The lines you return should be those containing the string "padri", taken from the data below.

┌─ Provided records

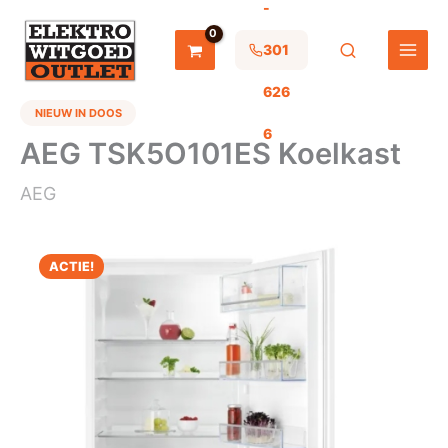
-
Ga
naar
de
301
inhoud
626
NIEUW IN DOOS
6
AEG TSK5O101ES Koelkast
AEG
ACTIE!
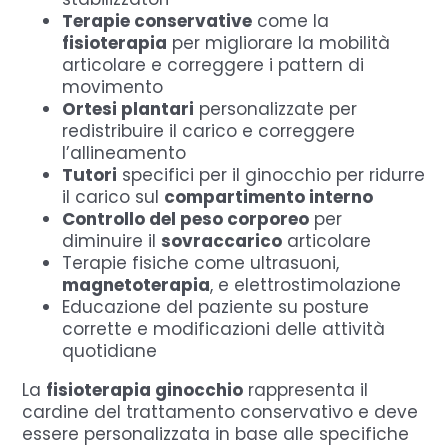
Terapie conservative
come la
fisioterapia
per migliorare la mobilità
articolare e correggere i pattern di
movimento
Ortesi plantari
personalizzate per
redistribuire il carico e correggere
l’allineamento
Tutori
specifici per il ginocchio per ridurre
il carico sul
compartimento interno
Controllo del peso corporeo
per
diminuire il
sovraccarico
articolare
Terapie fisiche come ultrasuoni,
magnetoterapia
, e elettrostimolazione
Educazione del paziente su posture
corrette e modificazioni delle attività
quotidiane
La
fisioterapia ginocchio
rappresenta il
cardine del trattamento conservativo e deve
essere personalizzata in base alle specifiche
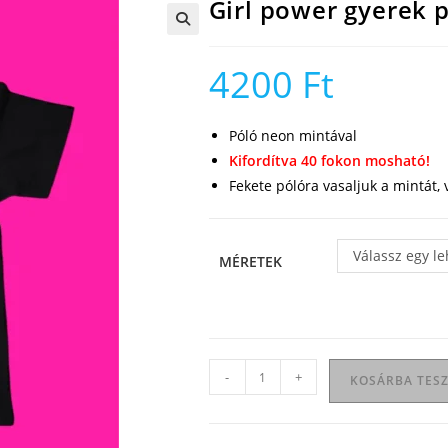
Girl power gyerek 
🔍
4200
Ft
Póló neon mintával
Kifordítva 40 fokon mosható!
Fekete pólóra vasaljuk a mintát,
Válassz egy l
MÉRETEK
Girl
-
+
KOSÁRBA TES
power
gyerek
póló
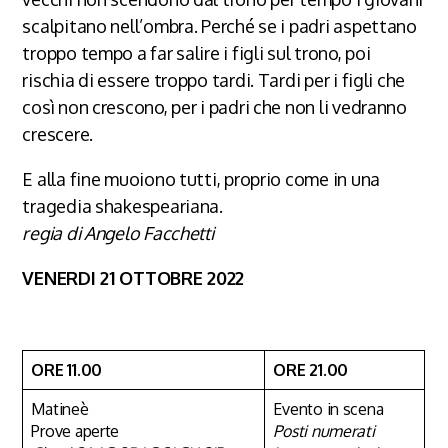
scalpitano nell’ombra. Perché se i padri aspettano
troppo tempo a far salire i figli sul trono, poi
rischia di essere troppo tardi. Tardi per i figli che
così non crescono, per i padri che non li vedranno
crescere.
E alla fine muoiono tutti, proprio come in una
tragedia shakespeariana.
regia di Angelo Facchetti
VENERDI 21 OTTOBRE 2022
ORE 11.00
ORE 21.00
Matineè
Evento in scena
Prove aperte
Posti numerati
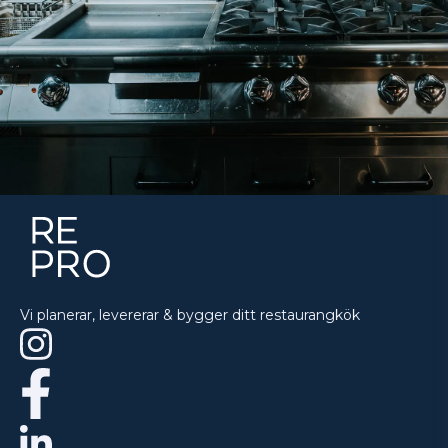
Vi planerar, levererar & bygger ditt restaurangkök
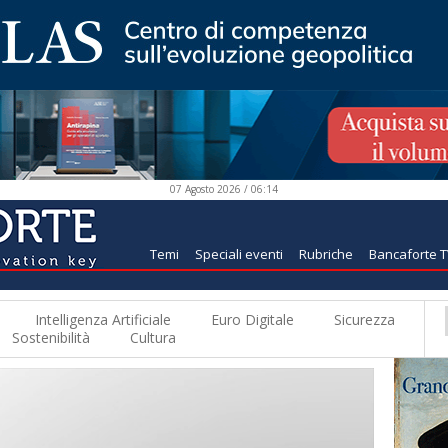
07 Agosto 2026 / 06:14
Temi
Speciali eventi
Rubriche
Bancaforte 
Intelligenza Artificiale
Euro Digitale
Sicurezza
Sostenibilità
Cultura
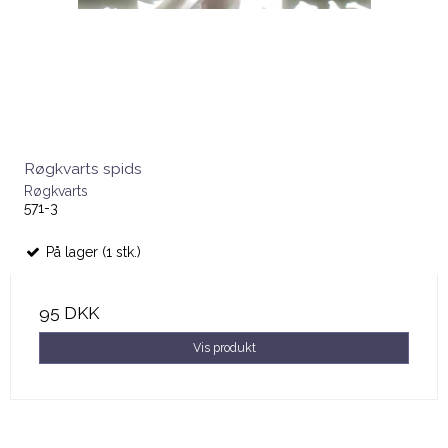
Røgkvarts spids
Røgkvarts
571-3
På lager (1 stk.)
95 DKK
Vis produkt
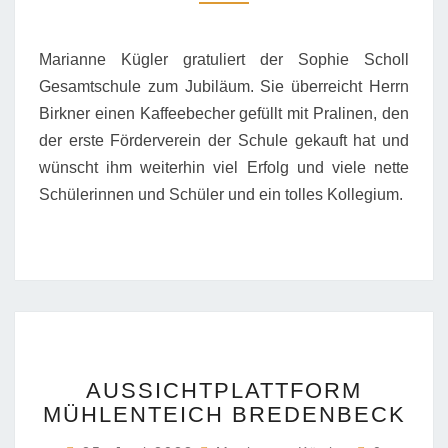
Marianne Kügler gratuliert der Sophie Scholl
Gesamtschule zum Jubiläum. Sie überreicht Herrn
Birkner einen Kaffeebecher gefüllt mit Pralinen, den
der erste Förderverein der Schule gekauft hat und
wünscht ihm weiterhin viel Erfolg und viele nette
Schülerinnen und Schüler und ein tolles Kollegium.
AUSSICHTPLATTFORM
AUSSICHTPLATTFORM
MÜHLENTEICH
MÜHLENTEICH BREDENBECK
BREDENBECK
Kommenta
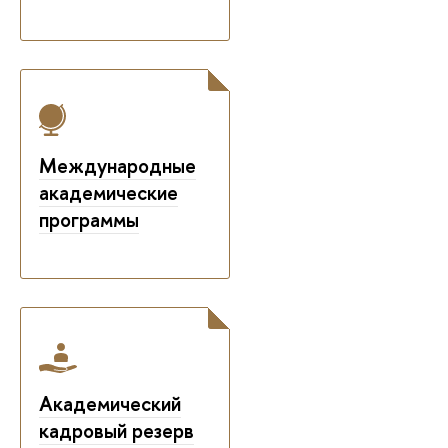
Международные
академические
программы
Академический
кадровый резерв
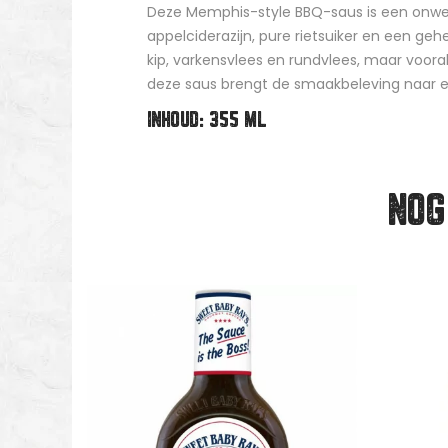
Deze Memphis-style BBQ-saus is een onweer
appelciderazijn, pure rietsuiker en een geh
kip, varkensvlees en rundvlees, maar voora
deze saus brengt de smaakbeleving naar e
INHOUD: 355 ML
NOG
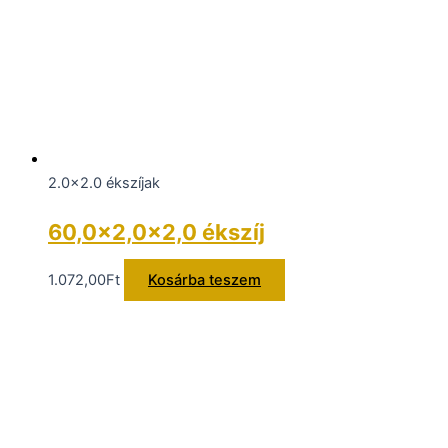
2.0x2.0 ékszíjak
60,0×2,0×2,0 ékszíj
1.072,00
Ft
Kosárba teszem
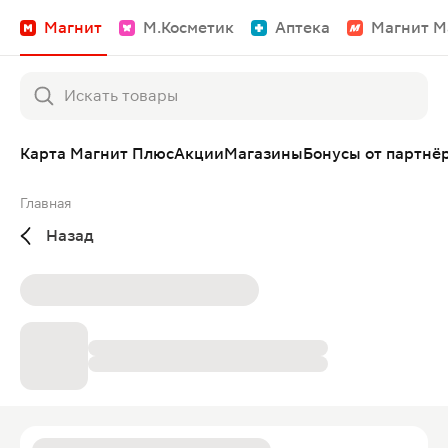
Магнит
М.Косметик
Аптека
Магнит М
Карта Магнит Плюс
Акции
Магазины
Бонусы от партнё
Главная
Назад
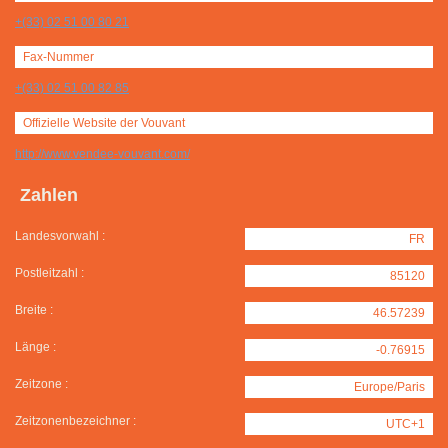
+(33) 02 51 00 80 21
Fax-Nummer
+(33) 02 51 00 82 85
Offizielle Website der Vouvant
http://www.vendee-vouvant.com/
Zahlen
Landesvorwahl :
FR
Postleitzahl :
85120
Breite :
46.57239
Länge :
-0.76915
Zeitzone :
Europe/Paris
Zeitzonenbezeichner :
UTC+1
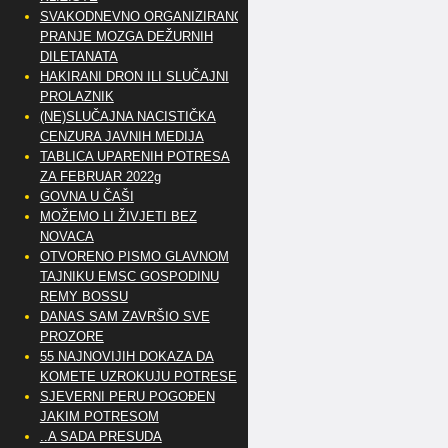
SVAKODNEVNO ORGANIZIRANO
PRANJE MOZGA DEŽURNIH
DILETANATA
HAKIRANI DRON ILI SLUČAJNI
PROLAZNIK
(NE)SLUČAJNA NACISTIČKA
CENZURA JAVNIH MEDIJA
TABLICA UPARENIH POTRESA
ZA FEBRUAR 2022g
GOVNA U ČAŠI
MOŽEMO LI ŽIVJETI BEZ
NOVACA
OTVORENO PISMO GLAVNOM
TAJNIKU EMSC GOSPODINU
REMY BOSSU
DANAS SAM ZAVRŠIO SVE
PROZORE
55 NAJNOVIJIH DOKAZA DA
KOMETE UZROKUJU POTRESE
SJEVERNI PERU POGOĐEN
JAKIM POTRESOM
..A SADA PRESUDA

└─
┌─ Provided records

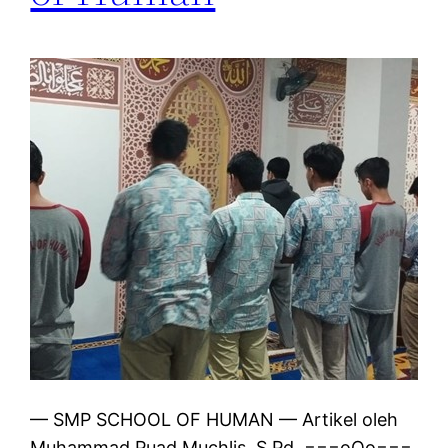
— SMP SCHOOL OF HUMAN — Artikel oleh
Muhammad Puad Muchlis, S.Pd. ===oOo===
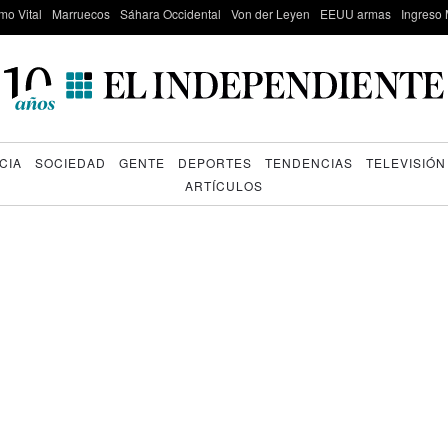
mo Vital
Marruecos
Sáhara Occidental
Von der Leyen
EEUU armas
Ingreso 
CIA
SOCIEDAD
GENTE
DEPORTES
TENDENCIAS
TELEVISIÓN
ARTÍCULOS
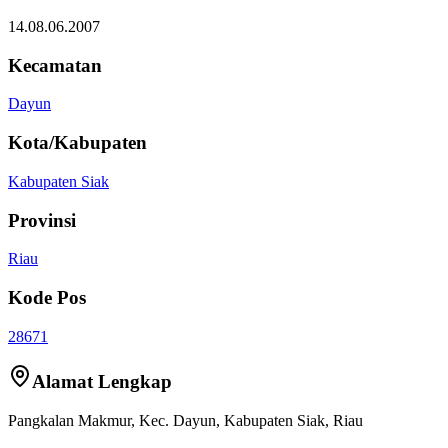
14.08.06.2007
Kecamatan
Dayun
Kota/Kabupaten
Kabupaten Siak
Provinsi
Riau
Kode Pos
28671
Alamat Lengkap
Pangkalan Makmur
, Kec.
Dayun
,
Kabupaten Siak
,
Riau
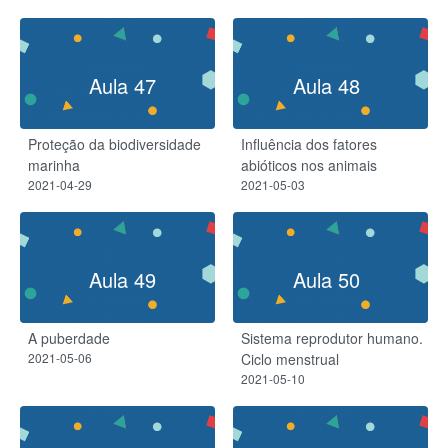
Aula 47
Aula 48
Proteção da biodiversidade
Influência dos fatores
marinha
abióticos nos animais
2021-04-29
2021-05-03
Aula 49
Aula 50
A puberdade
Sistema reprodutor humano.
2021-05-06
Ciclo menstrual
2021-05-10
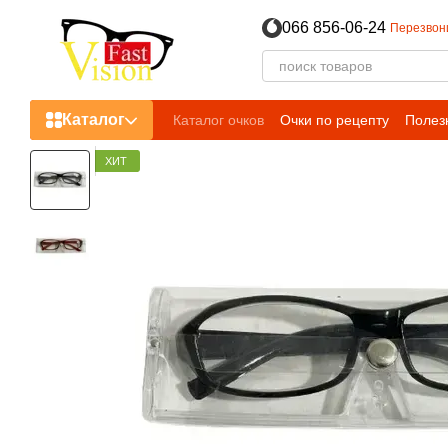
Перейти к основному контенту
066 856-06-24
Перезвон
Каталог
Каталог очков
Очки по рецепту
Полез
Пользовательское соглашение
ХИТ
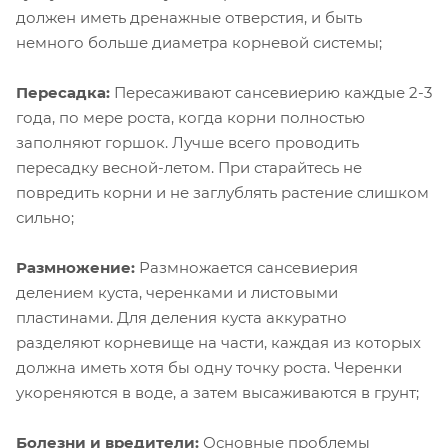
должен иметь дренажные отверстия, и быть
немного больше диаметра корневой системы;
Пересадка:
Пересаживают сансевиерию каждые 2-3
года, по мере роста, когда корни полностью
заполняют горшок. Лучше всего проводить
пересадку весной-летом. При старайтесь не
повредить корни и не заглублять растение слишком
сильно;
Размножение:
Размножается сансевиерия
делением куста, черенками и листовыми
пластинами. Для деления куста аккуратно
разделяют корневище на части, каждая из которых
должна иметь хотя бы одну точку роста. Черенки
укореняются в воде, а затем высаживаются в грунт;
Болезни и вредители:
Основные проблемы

└─

### Exercise answer:
scalpitano nell’ombra. Perché se i padri aspettano
così non crescono, per i padri che non li vedranno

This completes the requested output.